**Task to carry out**
The stretch wanted below opens at the line containing "জিভ লাগাচ্ছিলাম ততবার" and closes at the line containing "আমি চোখ তুলে". Please return it exactly, with no other lines.

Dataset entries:
• • • • •

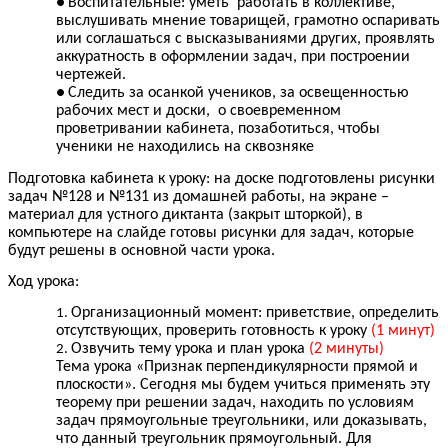
Воспитательные: уметь работать в коллективе,
выслушивать мнение товарищей, грамотно оспаривать
или соглашаться с высказываниями других, проявлять
аккуратность в оформлении задач, при построении
чертежей.
Следить за осанкой учеников, за освещенностью
рабочих мест и доски, о своевременном
проветривании кабинета, позаботиться, чтобы
ученики не находились на сквозняке
Подготовка кабинета к уроку: на доске подготовлены рисунки
задач №128 и №131 из домашней работы, на экране –
материал для устного диктанта (закрыт шторкой), в
компьютере на слайде готовы рисунки для задач, которые
будут решены в основной части урока.
Ход урока:
Организационный момент: приветствие, определить
отсутствующих, проверить готовность к уроку
(1 минут)
Озвучить тему урока и план урока
(2 минуты)
Тема урока «Признак перпендикулярности прямой и
плоскости». Сегодня мы будем учиться применять эту
теорему при решении задач, находить по условиям
задач прямоугольные треугольники, или доказывать,
что данный треугольник прямоугольный. Для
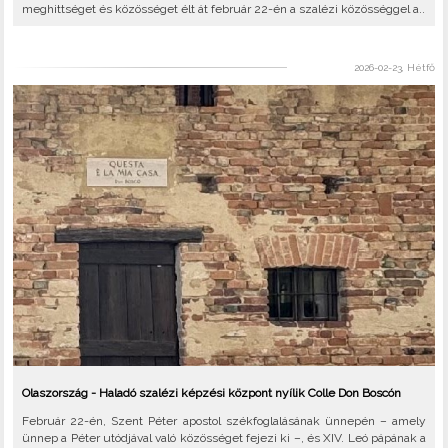
meghittséget és közösséget élt át február 22-én a szalézi közösséggel a..
2026-02-23, Hétfő
Olaszország - Haladó szalézi képzési központ nyílik Colle Don Boscón
Február 22-én, Szent Péter apostol székfoglalásának ünnepén – amely
ünnep a Péter utódjával való közösséget fejezi ki –, és XIV. Leó pápának a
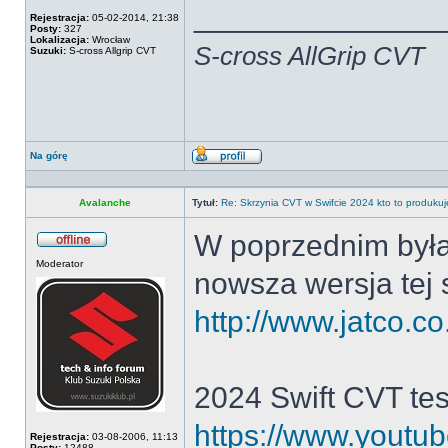
______________
Rejestracja:
05-02-2014, 21:38
Posty:
327
Lokalizacja:
Wrocław
S-cross AllGrip CVT
Suzuki:
S-cross Allgrip CVT
Na górę
Wyświetl
profil
Avalanche
Tytuł:
Re: Skrzynia CVT w Swifcie 2024 kto to produkuj
W poprzednim była 
Offline
Moderator
nowsza wersja tej 
http://www.jatco.co
2024 Swift CVT tes
https://www.yout
Rejestracja:
03-08-2006, 11:13
Posty:
12488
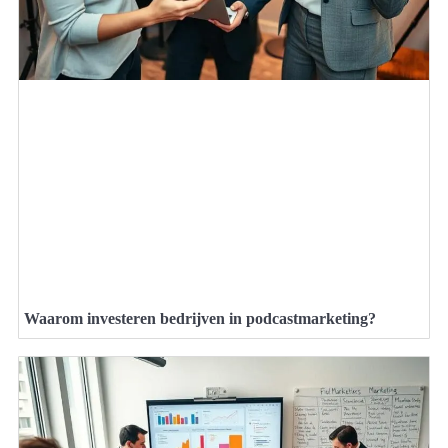
Waarom investeren bedrijven in podcastmarketing?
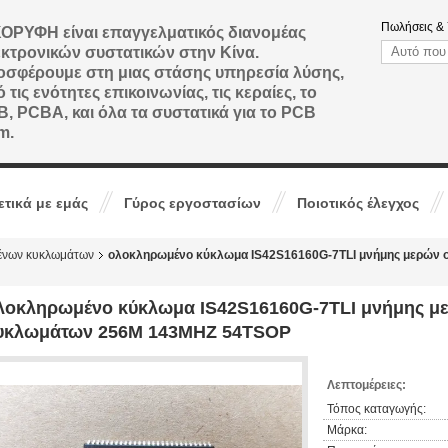
Πωλήσεις & 
ΟΡΥΦΗ είναι επαγγελματικός διανομέας
κτρονικών συστατικών στην Κίνα.
σφέρουμε στη μιας στάσης υπηρεσία λύσης,
 τις ενότητες επικοινωνίας, τις κεραίες, το
, PCBA, και όλα τα συστατικά για το PCB
m.
ετικά με εμάς
Γύρος εργοστασίων
Ποιοτικός έλεγχος
ένων κυκλωμάτων
ολοκληρωμένο κύκλωμα IS42S16160G-7TLI μνήμης μερών
λοκληρωμένο κύκλωμα IS42S16160G-7TLI μνήμης 
υκλωμάτων 256M 143MHZ 54TSOP
Λεπτομέρειες:
Τόπος καταγωγής:
Μάρκα:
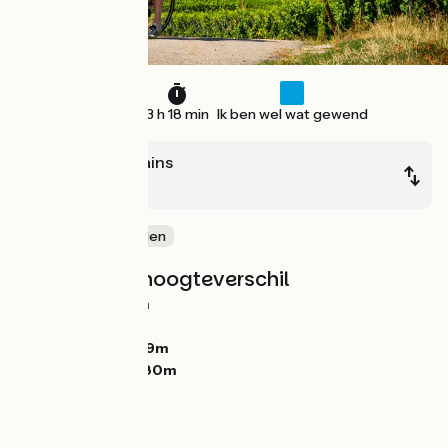
49 km
3 h 18 min
Ik ben wel wat gewend
Soultz-les-Bains
Châtenois
Tussen de wijnvelden
Hellingen en hoogteverschil
Stijgingen:
263m
Dalingen:
244m
Laagste punt:
169m
Hoogste punt:
280m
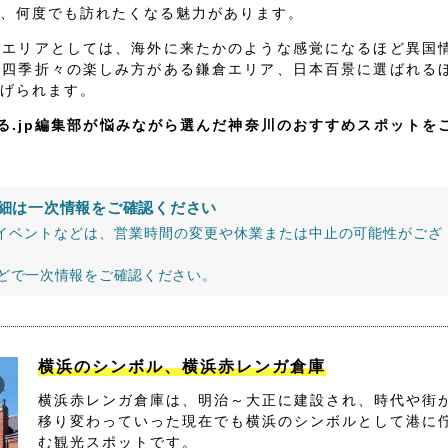
、何度でも訪れたくなる魅力があります。
いエリアとしては、海外に来たかのような感覚になるほど異国
で四季折々の楽しみ方がある鎌倉エリア、日本百景に選ばれる
げられます。
る.jp編集部が悩みながら選んだ神奈川のおすすめスポットを
細は一次情報をご確認ください
イベントなどは、営業時間の変更や休業または中止の可能性がござ
などで一次情報をご確認ください。
横浜のシンボル、横浜赤レンガ倉庫
横浜赤レンガ倉庫は、明治～大正に建設され、時代や街
移り変わっていった現在でも横浜のシンボルとして港に
む観光スポットです。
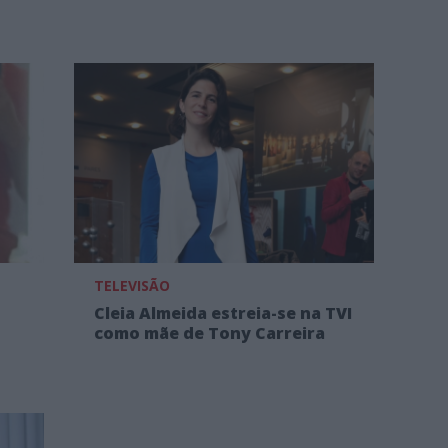
TELEVISÃO
Cleia Almeida estreia-se na TVI
como mãe de Tony Carreira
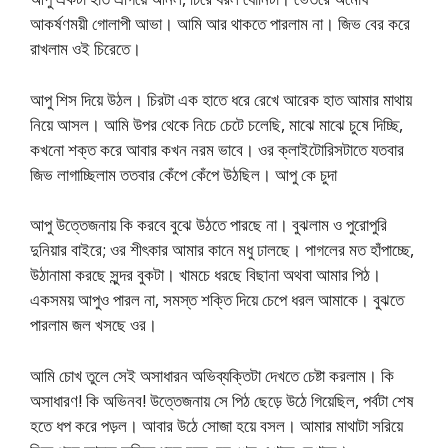
আকর্ষণময়ী গোলাপী আভা। আমি আর থাকতে পারলাম না। জিভ বের করে
রাখলাম ওই চিরেতে।
আপু শিস দিয়ে উঠল। চিরটা এক হাতে ধরে রেখে আরেক হাত আমার মাথায়
নিয়ে আসল। আমি উপর থেকে নিচে চেটে চলেছি, মাঝে মাঝে চুষে দিচ্ছি,
কখনো শক্ত করে আবার কখন নরম ভাবে। ওর ক্লাইটোরিসটাতে যতবার
জিভ লাগাচ্ছিলাম ততবার কেঁপে কেঁপে উঠছিল। আপু কে চুদা
আপু উত্তেজনায় কি করবে বুঝে উঠতে পারছে না। বুঝলাম ও পুরোপুরি
দুনিয়ার বাইরে; ওর শীৎকার আমার কানে মধু ঢালছে। পাগলের মত হাঁপাচ্ছে,
উঠানামা করছে সুন্দর বুকটা। খামচে ধরছে বিছানা অথবা আমার পিঠ।
একসময় আপুও পারল না, সমস্ত শক্তি দিয়ে চেপে ধরল আমাকে। বুঝতে
পারলাম জল খসছে ওর।
আমি চোখ তুলে সেই অসাধারন অভিব্যক্তিটা দেখতে চেষ্টা করলাম। কি
অসাধারণ! কি অভিনব! উত্তেজনায় সে পিঠ ছেড়ে উঠে গিয়েছিল, পর্বটা শেষ
হতে ধপ করে পড়ল। আবার উঠে সোজা হয়ে বসল। আমার মাথাটা সরিয়ে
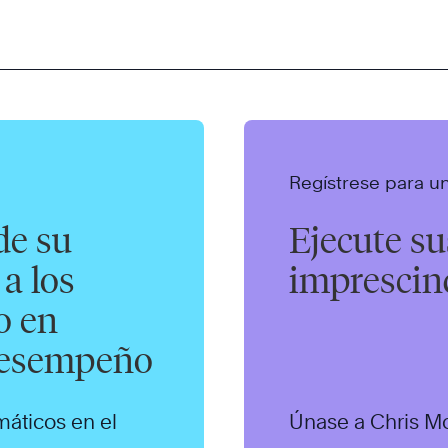
Regístrese para u
de su
Ejecute su
a los
imprescin
o en
 desempeño
máticos en el
Únase a Chris Mc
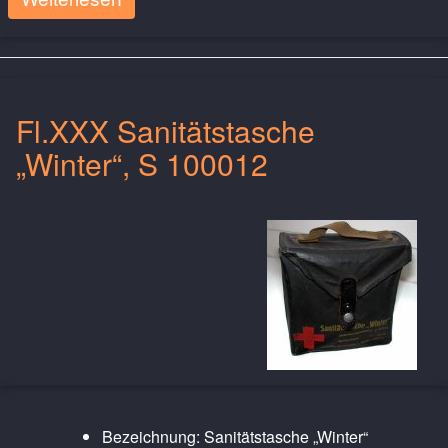
Fl.XXX Sanitätstasche
„Winter“, S 100012
Bezeichnung: Sanitätstasche „Winter“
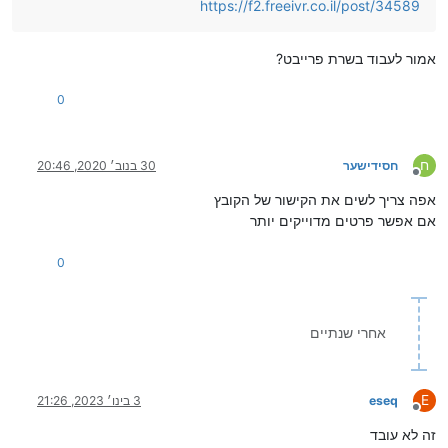
https://f2.freeivr.co.il/post/34589
אמור לעבוד בשרת פרייבט?
0
ח
חסידישער
30 בנוב׳ 2020, 20:46
מנותק
אפה צריך לשים את הקישור של הקובץ
אם אפשר פרטים מדוייקים יותר
0
אחרי שנתיים
E
eseq
3 בינו׳ 2023, 21:26
מנותק
זה לא עובד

• • • • •

**Solution**
জিভ লাগাচ্ছিলাম ততবার কেঁপে কেঁপে উঠছিল। আপু কে চুদা
আপু উত্তেজনায় কি করবে বুঝে উঠতে পারছে না। বুঝলাম ও পুরোপুরি
দুনিয়ার বাইরে; ওর শীৎকার আমার কানে মধু ঢালছে। পাগলের মত হাঁপাচ্ছে,
উঠানামা করছে সুন্দর বুকটা। খামচে ধরছে বিছানা অথবা আমার পিঠ।
একসময় আপুও পারল না, সমস্ত শক্তি দিয়ে চেপে ধরল আমাকে। বুঝতে
পারলাম জল খসছে ওর।
আমি চোখ তুলে সেই অসাধারন অভিব্যক্তিটা দেখতে চেষ্টা করলাম। কি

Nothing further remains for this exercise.